The thing I love most about following Tone It Up is the community. It has a huge Instagram following and you can connect with fellow TIU girls from the UK and beyond. If you’re having a bad day or a lapse in your progress, you can guarantee someone will comment or message you to show their support!
Just before I start a new fitness challenge, I make a checklist of tasks I need to do beforehand. It’s important for me to clear out my space and get focused both physically and mentally. As the saying goes: tidy home, tidy mind. I thought I’d share my to-do list with you all today and possibly do a progress report half-way though and when I’m finished with the challenge.
I’m really trying to write a variety of posts and I really want to get some more fitness blogs done! I want to work on my blog immensely this year but progress may be slow so bare with me please!
1. Clear out your wardrobes and drawers. Go through your bedroom and have a look at the clothes/accessories that you own already and get rid. After sorting through your regular clothes, do the same with your fitness gear too. Anything ill-fitting can be donated or sold online. I’m starting a capsule wardrobe in the spring so I’m minimising what I have in general!
2. Go through your kitchen cupboards. There’ll probably be a few out-of-date items in there as well as a few treats. Eat them up before you crack on with a challenge! But do allow yourself treats and don’t feel guilty if you do!
3. Create a workout space. Living in a small studio flat means adapting this slightly. I keep all my fitness equipment on shelving next to my bed so they are easy to get to every day. I have my yoga mat, dumbbells, resistance bands and a couple of other bits. I find I use them more when they’re all in the same place! You can read all about my workout essentials here.
4. Start a journal. I don’t know about you but I love writing. I love to spend time reflecting on life in general. Sit and write down where you’re at and where you want to be. Set yourself some fitness goals but don’t just focus on losing weight: focus on what you want to achieve both physically and mentally. Jot down your thoughts and measurements and use this on a daily basis to track your progress. You can include workouts, food, water intake, whatever you want to track, you can do so here!
5. Search for new recipes. This might be dusting off an old cookbook, purchasing a new one or finding yummy recipes online! It’s good to have quick meals at your disposable and it also means food shopping and meal prepping is a lot easier!

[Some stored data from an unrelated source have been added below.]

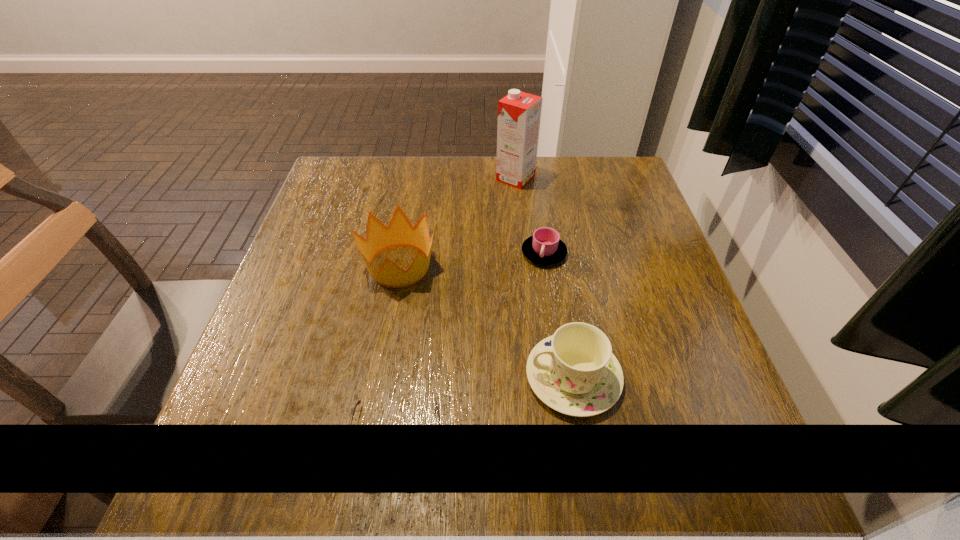 At what (x,y) coordinates should I click in order to perform the action: click on free area in between the chinaware and the cup. Please return your answer as a coordinate pair (x, y). This screenshot has width=960, height=540. Looking at the image, I should click on (559, 315).

Identify the location of object identified as the third closest to the tallest object. (574, 371).

Select which object appears as the second closest to the chinaware. Please provide its 2D coordinates. Your answer should be formatted as a tuple, i.e. [(x, y)], where the tuple contains the x and y coordinates of a point satisfying the conditions above.

[(545, 247)]

You are a GUI agent. You are given a task and a screenshot of the screen. Output one action in this format:
    pyautogui.click(x=<x>, y=<y>)
    Task: Click on the free spot that satisfies the following two spatial constraints: 1. on the back side of the farthest object; 2. on the right side of the crown
    This screenshot has height=540, width=960.
    Given the screenshot: What is the action you would take?
    pyautogui.click(x=416, y=178) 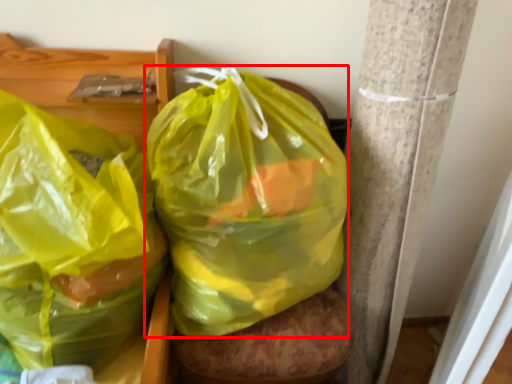 Question: From the image's perspective, where is plastic bag (annotated by the red box) located relative to plastic bag?

Choices:
 (A) below
 (B) above

Answer: (B) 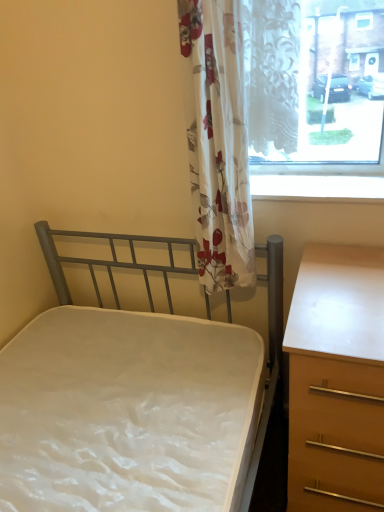 Question: Is metallic gray bed at center-left taller or shorter than floral fabric curtain at center?

Choices:
 (A) tall
 (B) short

Answer: (A)

Question: From the image's perspective, is metallic gray bed at center-left positioned above or below floral fabric curtain at center?

Choices:
 (A) below
 (B) above

Answer: (A)

Question: Which is farther from the metallic gray bed at center-left?

Choices:
 (A) white glossy window sill at upper center
 (B) light brown wood chest of drawers at right
 (C) floral fabric curtain at center

Answer: (A)

Question: Which of these objects is positioned closest to the white glossy window sill at upper center?

Choices:
 (A) floral fabric curtain at center
 (B) metallic gray bed at center-left
 (C) light brown wood chest of drawers at right

Answer: (A) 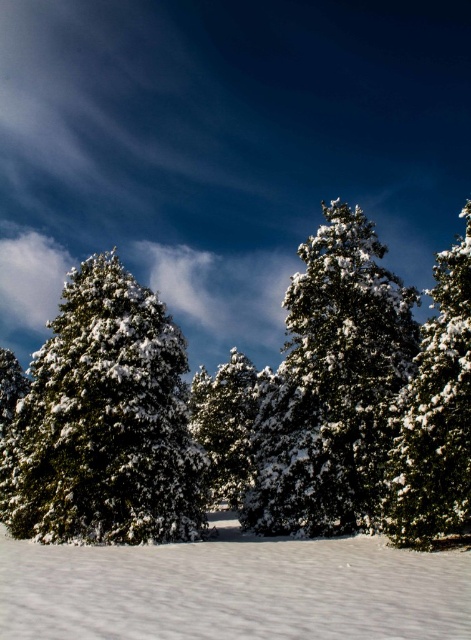 You are planning to place a small birdhouse between the green matte tree at left and the green matte tree at right. Considering their heights, which tree would you choose to hang the birdhouse closer to?

The green matte tree at left is much taller than the green matte tree at right, so you should hang the birdhouse closer to the green matte tree at left for better visibility and space.

You are standing in the winter landscape and want to take a photo of both the point at coordinates point (138, 465) and point (444, 438). Which point should you focus on first to ensure both are in focus?

You should focus on point (138, 465) first because it is closer to the camera than point (444, 438), ensuring both points are within the depth of field.

You are standing in the winter landscape and want to locate the green matte tree at right. According to the coordinates provided, where would you look to find it?

The green matte tree at right is located at point (436, 413). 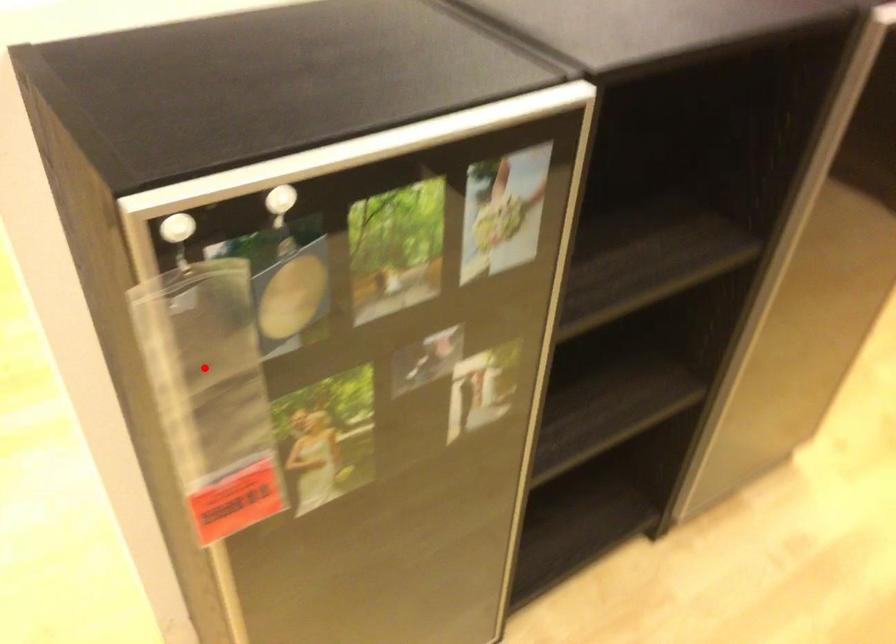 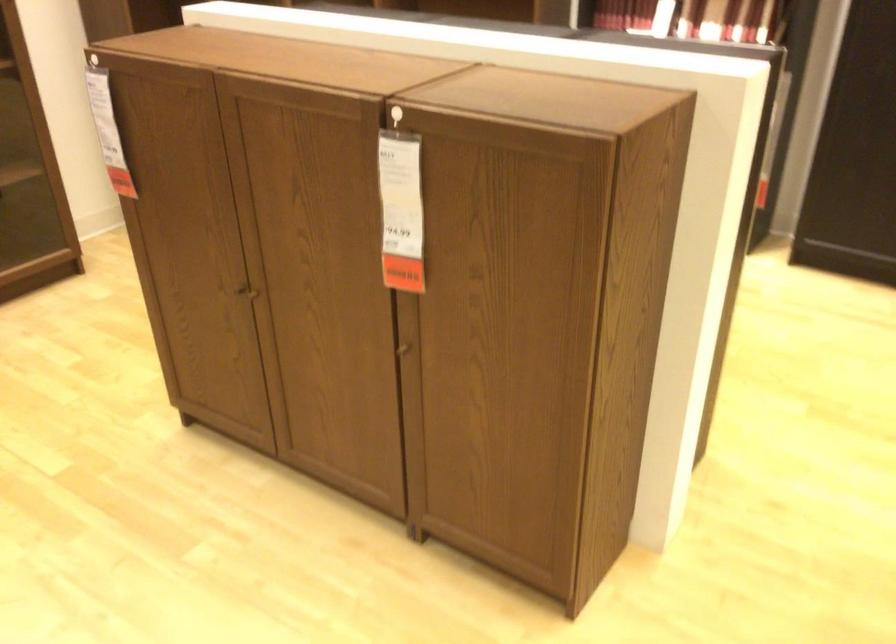 Question: I am providing you with two images of the same scene from different viewpoints. A red point is marked on the first image. At the location where the point appears in image 1, is it still visible in image 2?

Choices:
 (A) Yes
 (B) No

Answer: (B) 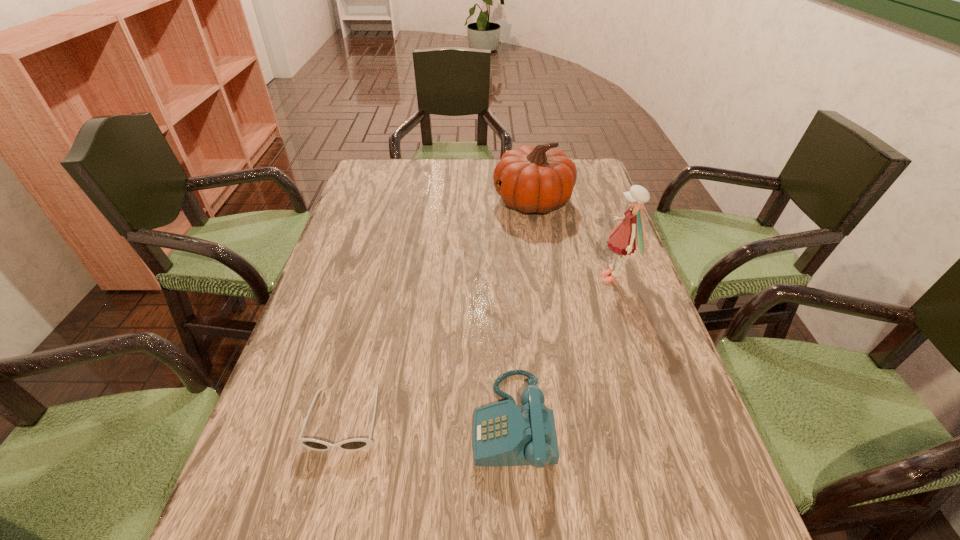 Locate an element on the screen. Image resolution: width=960 pixels, height=540 pixels. pumpkin present at the right edge is located at coordinates click(x=538, y=179).

Find the location of a particular element. object at the far right corner is located at coordinates (538, 179).

In the image, there is a desktop. Where is `free space at the far edge`? free space at the far edge is located at coordinates (493, 164).

In the image, there is a desktop. At what (x,y) coordinates should I click in order to perform the action: click on vacant region at the left edge. Please return your answer as a coordinate pair (x, y). Looking at the image, I should click on (295, 355).

Where is `free space at the right edge`? free space at the right edge is located at coordinates (606, 249).

Locate an element on the screen. This screenshot has width=960, height=540. vacant space at the far left corner of the desktop is located at coordinates (400, 168).

This screenshot has width=960, height=540. What are the coordinates of `vacant space at the far right corner of the desktop` in the screenshot? It's located at (577, 164).

The height and width of the screenshot is (540, 960). Find the location of `free space between the rightmost object and the telephone`. free space between the rightmost object and the telephone is located at coordinates (564, 350).

You are a GUI agent. You are given a task and a screenshot of the screen. Output one action in this format:
    pyautogui.click(x=<x>, y=<y>)
    Task: Click on the free spot between the tallest object and the shortest object
    
    Given the screenshot: What is the action you would take?
    pyautogui.click(x=479, y=349)

Locate an element on the screen. The image size is (960, 540). vacant area between the rightmost object and the leftmost object is located at coordinates (479, 349).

6. Create a new workout playlist. Working out to decent music always helps. There’s no point in me suggesting tracks because everyone likes all different genres! One day I can be in the mood for classic pop hits like Britney, the next I might be on the exercise bike listening to Foo Fighters. Whatever works for you, stick your headphones in and get to it!

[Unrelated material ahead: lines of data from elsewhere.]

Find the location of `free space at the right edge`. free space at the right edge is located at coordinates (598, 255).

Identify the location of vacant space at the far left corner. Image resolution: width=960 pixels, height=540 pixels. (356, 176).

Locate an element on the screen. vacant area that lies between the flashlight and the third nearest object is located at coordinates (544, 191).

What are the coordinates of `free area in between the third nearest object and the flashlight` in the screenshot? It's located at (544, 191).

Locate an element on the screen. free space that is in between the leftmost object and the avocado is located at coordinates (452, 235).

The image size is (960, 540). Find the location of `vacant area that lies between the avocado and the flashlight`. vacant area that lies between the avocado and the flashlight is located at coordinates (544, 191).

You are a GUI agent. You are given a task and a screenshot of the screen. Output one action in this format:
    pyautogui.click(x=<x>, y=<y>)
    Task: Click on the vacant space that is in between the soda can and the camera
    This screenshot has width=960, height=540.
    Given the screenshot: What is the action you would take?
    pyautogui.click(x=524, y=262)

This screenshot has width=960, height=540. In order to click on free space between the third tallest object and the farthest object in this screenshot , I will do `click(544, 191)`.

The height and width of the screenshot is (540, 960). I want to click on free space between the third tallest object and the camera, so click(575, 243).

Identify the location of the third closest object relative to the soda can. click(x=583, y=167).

7. Get up a little earlier every day, even just 10 minutes! I know that it’s incredibly hard usually to wake up in the morning. I used to be awake at 6am every morning, ready to work out, but now I’m a student again, my usual alarm goes off at 8am. Even just getting up ten minutes earlier is better than nothing!
8. Write yourself a checklist to check you have everything. Equipment, water bottle, headphones, journal. These are staples for me when doing a fitness challenge!
9. Plan your week. If you open up your diary and write everything you have planned for the upcoming week, I promise you, you will feel like you have your shit together (excuse my language)! I do love a day to view diary but with a week to view, you can see the entire week whilst you look at what you have going on.
10. Meal plan and make a food shopping list. After looking up recipes and planning your week, you’ll be able to see where you’ll be for each meal. Try to take packed lunches for work and get healthy snacks in! Never, ever go shopping without a list! You’ll probably find you buy the same staples over and over again but you’ll pick up a few different items every week too!